Work to complete | "IA responsable" appears in one line; retype that line and all lines following it through the end of the records, with nothing left out or added.

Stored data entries
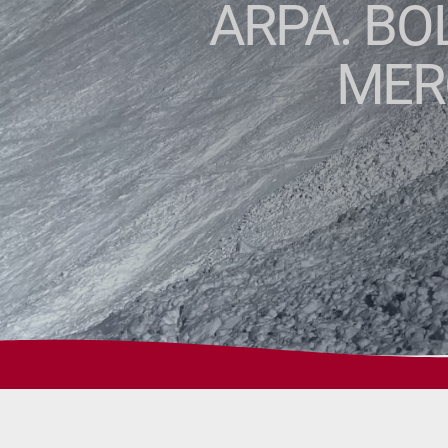
ARPA. BO
MER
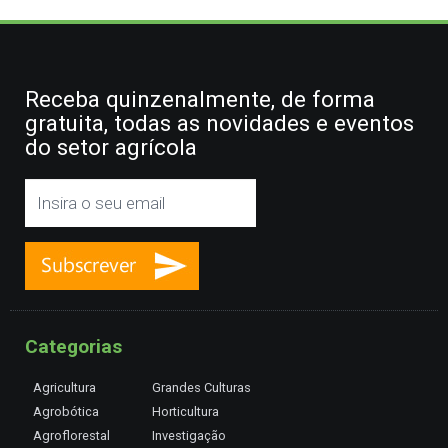
Receba quinzenalmente, de forma
gratuita, todas as novidades e eventos
do setor agrícola
Categorias
Agricultura
Grandes Culturas
Agrobótica
Horticultura
Agroflorestal
Investigação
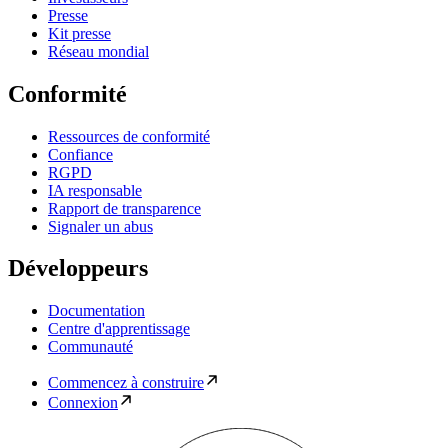
Presse
Kit presse
Réseau mondial
Conformité
Ressources de conformité
Confiance
RGPD
IA responsable
Rapport de transparence
Signaler un abus
Développeurs
Documentation
Centre d'apprentissage
Communauté
Commencez à construire
Connexion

Result |
IA responsable
Rapport de transparence
Signaler un abus
Développeurs
Documentation
Centre d'apprentissage
Communauté
Commencez à construire
Connexion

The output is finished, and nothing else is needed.